Time Complexity: I2C scanner sketch
O(n)
0
0
I2C scanner sketch in Arduino - Time & Space Complexity
Understanding Time Complexity
We want to understand how the time to run an I2C scanner changes as it checks more addresses.
How does the number of addresses affect the total work done?
Scenario Under Consideration
Analyze the time complexity of the following code snippet.
#include <Wire.h>
void setup() {
Wire.begin();
Serial.begin(9600);
for (byte address = 1; address <= 127; address++) {
Wire.beginTransmission(address);
byte error = Wire.endTransmission();
if (error == 0) {
Serial.print("Device found at address 0x");
Serial.println(address, HEX);
}
}
}
void loop() {}
This code scans all possible I2C addresses to find connected devices by trying to start communication with each address.
Identify Repeating Operations
- Primary operation: The for-loop that tries to communicate with each I2C address.
- How many times: It runs once for each address from 1 to 127, so about 127 times.
How Execution Grows With Input
As the number of addresses to check grows, the total time grows roughly the same way.
| Input Size (n) | Approx.
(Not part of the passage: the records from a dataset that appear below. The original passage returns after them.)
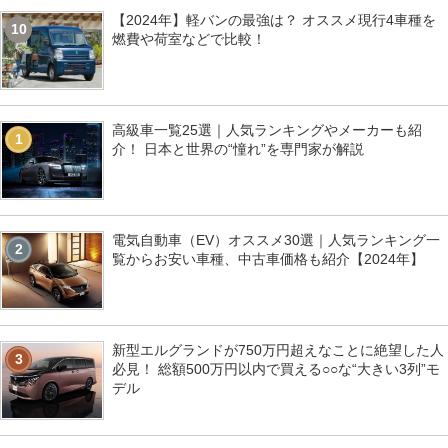
【2024年】軽バンの最強は？ オススメ現行4車種を
10
燃費や荷室などで比較！
高級車一覧25選｜人気ランキングやメーカーも紹
1
介！ 日本と世界の“憧れ”を専門家が解説
電気自動車（EV）オススメ30選｜人気ランキング一
2
覧からお安い車種、中古車価格も紹介【2024年】
新型エルグランドが750万円超えなことに絶望した人
3
必見！ 総額500万円以内で買える○○な“大きい3列”モ
デル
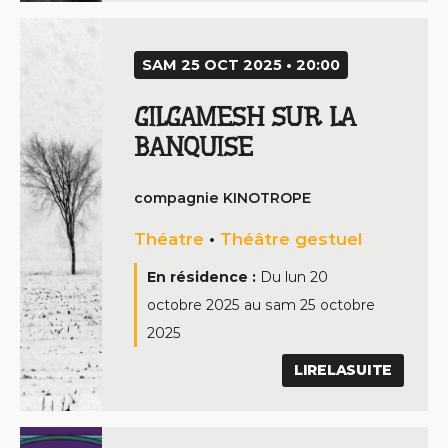
SAM 25 OCT 2025 • 20:00
GILGAMESH SUR LA
BANQUISE
compagnie KINOTROPE
Théatre
•
Théâtre gestuel
En résidence :
Du
lun 20
octobre 2025
au
sam 25 octobre
2025
LIRELASUITE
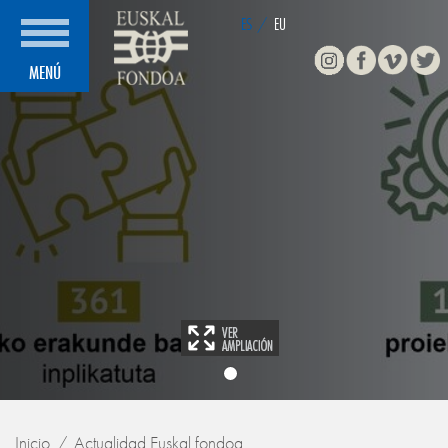
ES
/
EU
Instagram
Facebook
Vimeo
Twitte
MENÚ
Inicio
Actualidad Euskal fondoa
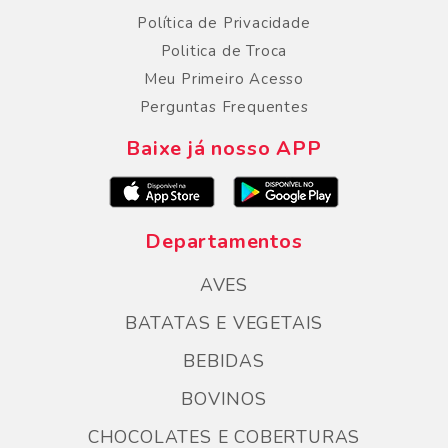
Política de Privacidade
Politica de Troca
Meu Primeiro Acesso
Perguntas Frequentes
Baixe já nosso APP
Departamentos
AVES
BATATAS E VEGETAIS
BEBIDAS
BOVINOS
CHOCOLATES E COBERTURAS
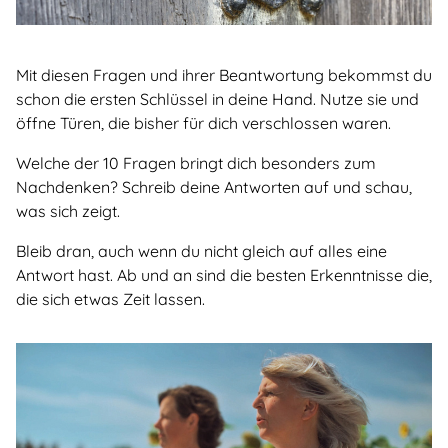
Mit diesen Fragen und ihrer Beantwortung bekommst du
schon die ersten Schlüssel in deine Hand. Nutze sie und
öffne Türen, die bisher für dich verschlossen waren.
Welche der 10 Fragen bringt dich besonders zum
Nachdenken? Schreib deine Antworten auf und schau,
was sich zeigt.
Bleib dran, auch wenn du nicht gleich auf alles eine
Antwort hast. Ab und an sind die besten Erkenntnisse die,
die sich etwas Zeit lassen.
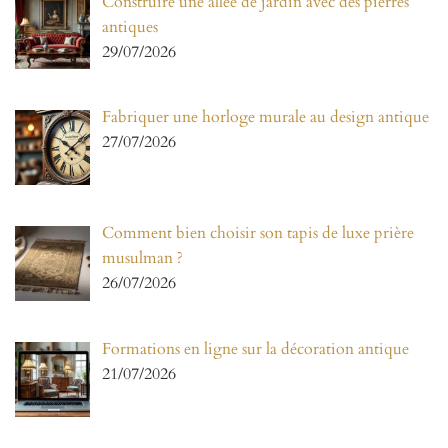
Construire une allée de jardin avec des pierres
antiques
29/07/2026
Fabriquer une horloge murale au design antique
27/07/2026
Comment bien choisir son tapis de luxe prière
musulman ?
26/07/2026
Formations en ligne sur la décoration antique
21/07/2026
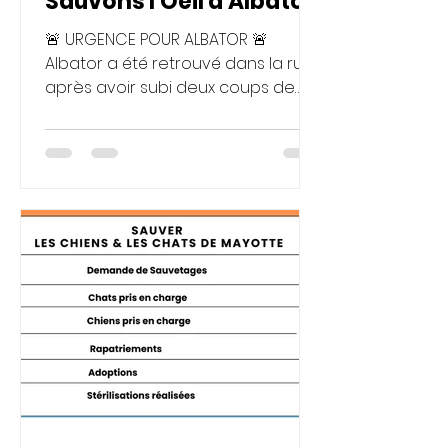
Sauvons l'Oeil d'Albator
🚨 URGENCE POUR ALBATOR 🚨
Albator a été retrouvé dans la rue
après avoir subi deux coups de
machette. Gravement blessé, il
souffre d’une infection importante
et risque de perdre son œil sans
une opération en urgence. Malgré
cette violence, Albator reste un
chien d’une douceur incroyable. Il
ne montre aucune agressivité,
seulement l’envie de vivre et d’être
aimé. 💔 Aujourd’hui, son avenir
dépend de nous. Les frais
vétérinaires sont lourds et
l’intervention doit être réalisée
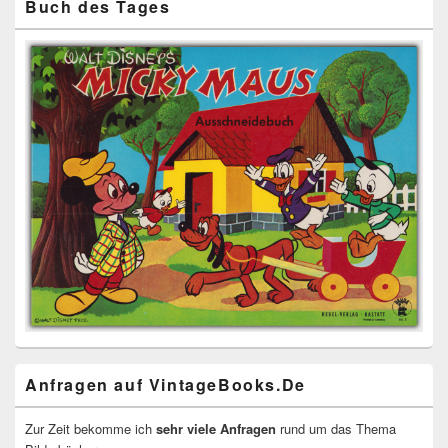
Buch des Tages
Anfragen auf VintageBooks.De
Zur Zeit bekomme ich
sehr viele Anfragen
rund um das Thema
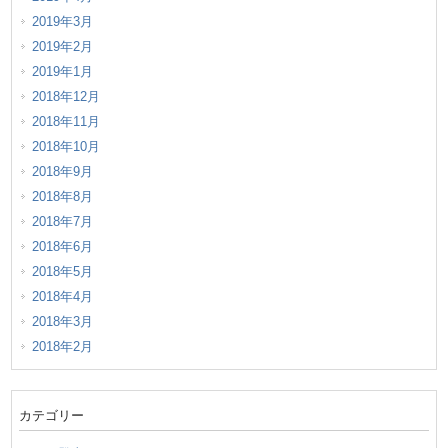
2019年3月
2019年2月
2019年1月
2018年12月
2018年11月
2018年10月
2018年9月
2018年8月
2018年7月
2018年6月
2018年5月
2018年4月
2018年3月
2018年2月
カテゴリー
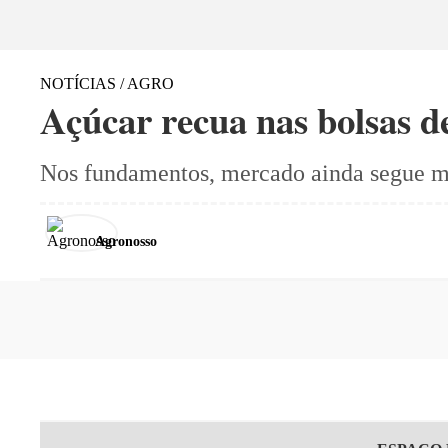
NOTÍCIAS / AGRO
Açúcar recua nas bolsas d
Nos fundamentos, mercado ainda segue mo
Agronosso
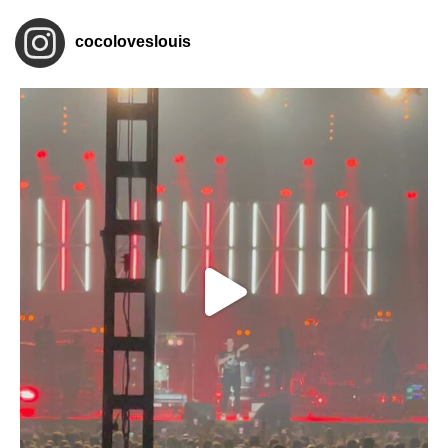
cocoloveslouis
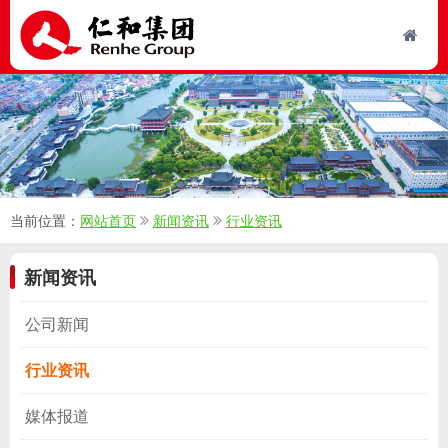
当前位置：
网站首页
新闻资讯
行业资讯
新闻资讯
公司新闻
行业资讯
媒体报道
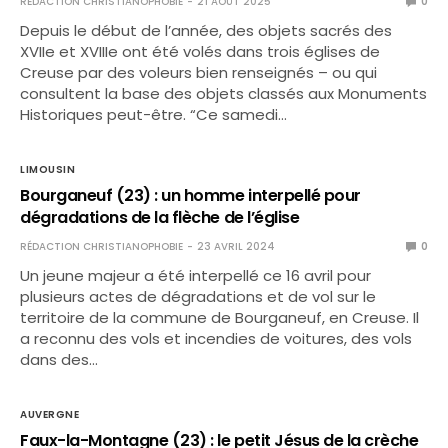
RÉDACTION CHRISTIANOPHOBIE
21 AOÛT 2025
0
Depuis le début de l’année, des objets sacrés des
XVIIe et XVIIIe ont été volés dans trois églises de
Creuse par des voleurs bien renseignés – ou qui
consultent la base des objets classés aux Monuments
Historiques peut-être. “Ce samedi…
LIMOUSIN
Bourganeuf (23) : un homme interpellé pour
dégradations de la flèche de l’église
RÉDACTION CHRISTIANOPHOBIE
23 AVRIL 2024
0
Un jeune majeur a été interpellé ce 16 avril pour
plusieurs actes de dégradations et de vol sur le
territoire de la commune de Bourganeuf, en Creuse. Il
a reconnu des vols et incendies de voitures, des vols
dans des…
AUVERGNE
Faux-la-Montagne (23) : le petit Jésus de la crèche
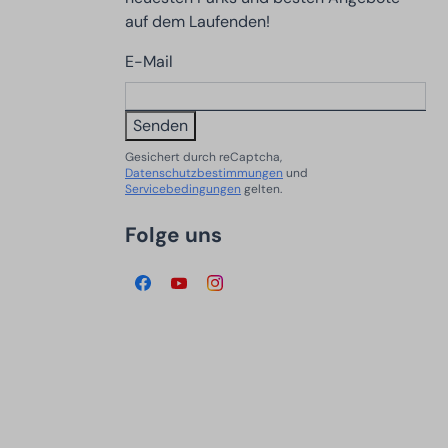
auf dem Laufenden!
E-Mail
Senden
Gesichert durch reCaptcha,
Datenschutzbestimmungen
und
Servicebedingungen
gelten.
Folge uns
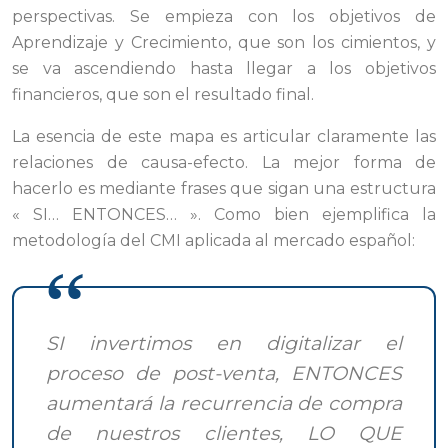
perspectivas. Se empieza con los objetivos de
Aprendizaje y Crecimiento, que son los cimientos, y
se va ascendiendo hasta llegar a los objetivos
financieros, que son el resultado final.
La esencia de este mapa es articular claramente las
relaciones de causa-efecto. La mejor forma de
hacerlo es mediante frases que sigan una estructura
« SI… ENTONCES… ». Como bien ejemplifica la
metodología del CMI aplicada al mercado español:
SI invertimos en digitalizar el
proceso de post-venta, ENTONCES
aumentará la recurrencia de compra
de nuestros clientes, LO QUE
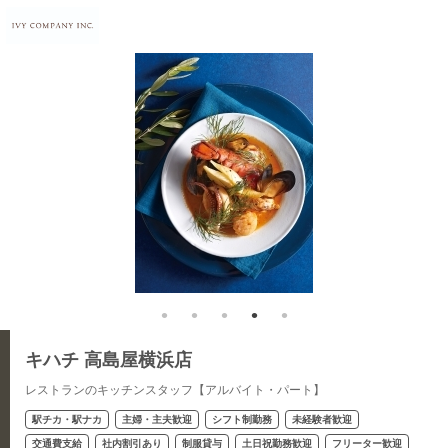
キハチ 高島屋横浜店
レストランのキッチンスタッフ【アルバイト・パート】
駅チカ・駅ナカ
主婦・主夫歓迎
シフト制勤務
未経験者歓迎
交通費支給
社内割引あり
制服貸与
土日祝勤務歓迎
フリーター歓迎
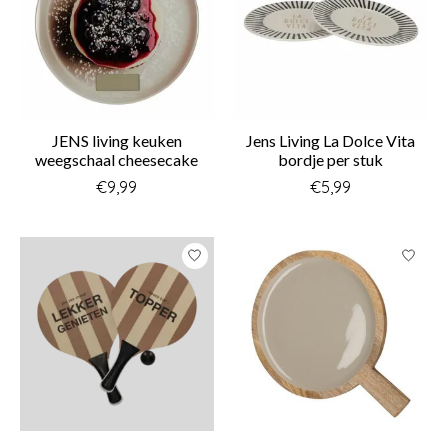
JENS living keuken
Jens Living La Dolce Vita
weegschaal cheesecake
bordje per stuk
€9,99
€5,99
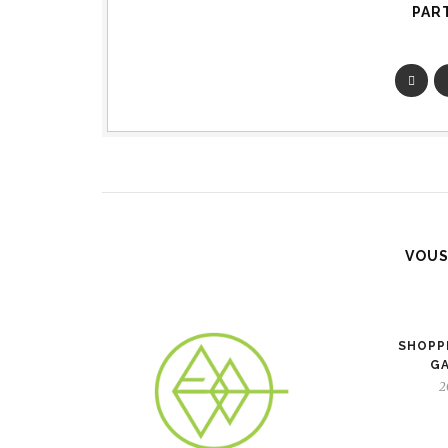
PAR
VOUS
SHOPPI
GA
2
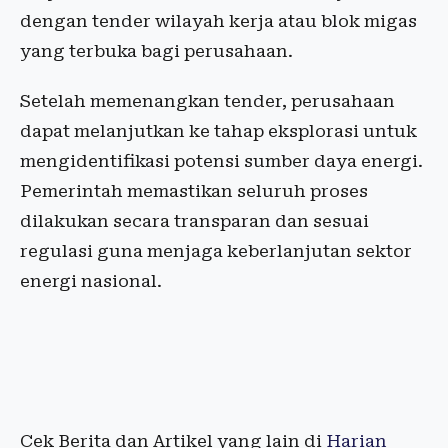
dengan tender wilayah kerja atau blok migas
yang terbuka bagi perusahaan.
Setelah memenangkan tender, perusahaan
dapat melanjutkan ke tahap eksplorasi untuk
mengidentifikasi potensi sumber daya energi.
Pemerintah memastikan seluruh proses
dilakukan secara transparan dan sesuai
regulasi guna menjaga keberlanjutan sektor
energi nasional.
Cek Berita dan Artikel yang lain di
Harian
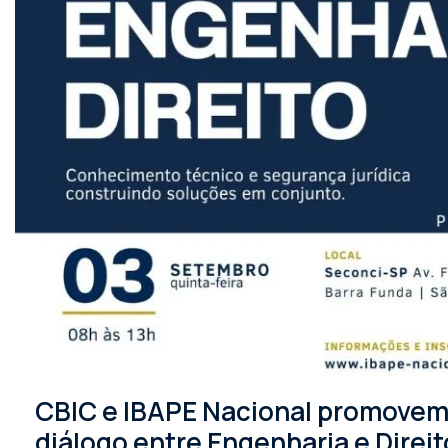
CBIC e IBAPE Nacional promovem 
diálogo entre Engenharia e Direit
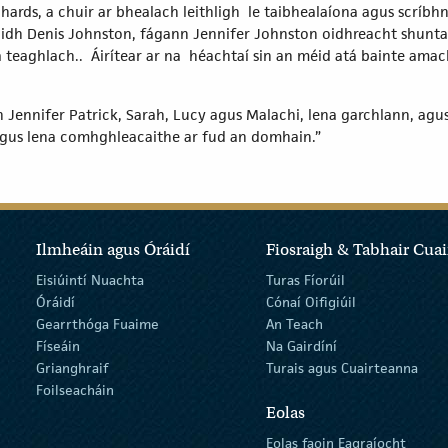
ichards, a chuir ar bhealach leithligh le taibhealaíona agus scríb
dh Denis Johnston, fágann Jennifer Johnston oidhreacht shunta
á teaghlach.. Áirítear ar na héachtaí sin an méid atá bainte amach
ennifer Patrick, Sarah, Lucy agus Malachi, lena garchlann, agus 
i agus lena comhghleacaithe ar fud an domhain.”
Ilmheáin agus Óráidí
Fiosraigh & Tabhair Cuai
Eisiúintí Nuachta
Turas Fíorúil
Óráidí
Cónaí Oifigiúil
Gearrthóga Fuaime
An Teach
Físeáin
Na Gairdíní
Grianghraif
Turais agus Cuairteanna
Foilseacháin
Eolas
Eolas faoin Eagraíocht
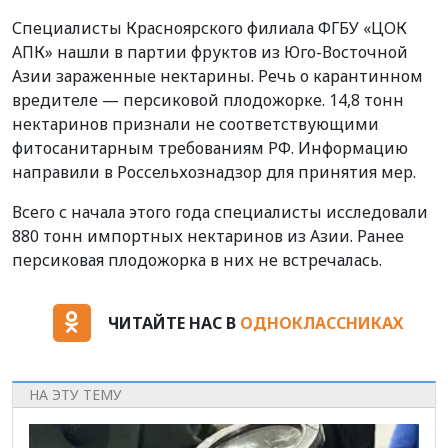
Специалисты Красноярского филиала ФГБУ «ЦОК
АПК» нашли в партии фруктов из Юго-Восточной
Азии зараженные нектарины. Речь о карантинном
вредителе — персиковой плодожорке. 14,8 тонн
нектаринов признали не соответствующими
фитосанитарным требованиям РФ. Информацию
направили в Россельхознадзор для принятия мер.
Всего с начала этого года специалисты исследовали
880 тонн импортных нектаринов из Азии. Ранее
персиковая плодожорка в них не встречалась.
ЧИТАЙТЕ НАС В
ОДНОКЛАССНИКАХ
НА ЭТУ ТЕМУ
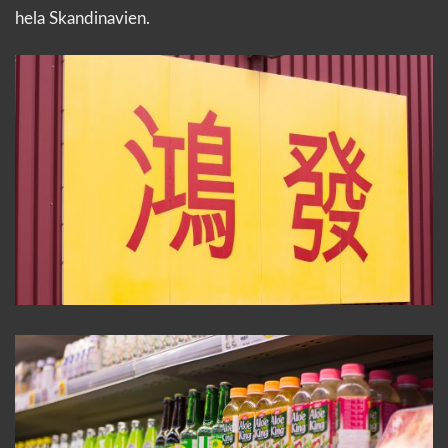
hela Skandinavien.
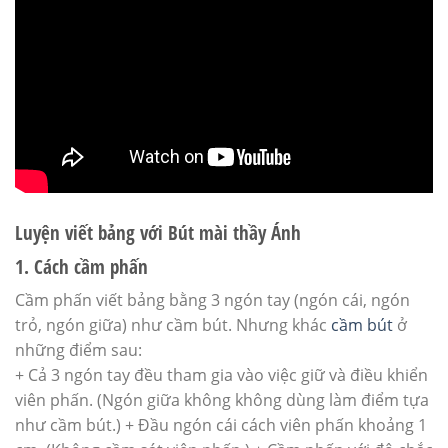
Luyện viết bảng với Bút mài thầy Ánh
1. Cách cầm phấn
Cầm phấn viết bảng bằng 3 ngón tay (ngón cái, ngón
trỏ, ngón giữa) như cầm bút. Nhưng khác
cầm bút
ở
những điểm sau:
+ Cả 3 ngón tay đều tham gia vào việc giữ và điều khiển
viên phấn. (Ngón giữa không không dùng làm điểm tựa
như cầm bút.) + Đầu ngón cái cách viên phấn khoảng 1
Operations |
|---|---|
| 10 | About 10 address checks |
| 100 | About 100 address checks |
| 1000 | About 1000 address checks |
Pattern observation: If you double the number of addresses, the work doubles too.
Final Time Complexity
Time Complexity: O(n)
This means the time to scan grows directly in proportion to how many addresses you check.
Common Mistake
[X] Wrong: "The scanner checks all addresses instantly, so time does not depend on number of addresses."
[OK] Correct: Each address requires a communication attempt, which takes time, so more addresses mean more total time.
Interview Connect
Understanding how loops affect time helps you explain how your code scales, a key skill in programming and problem solving.
Self-Check
"What if we only scanned every other address instead of all? How would the time complexity change?"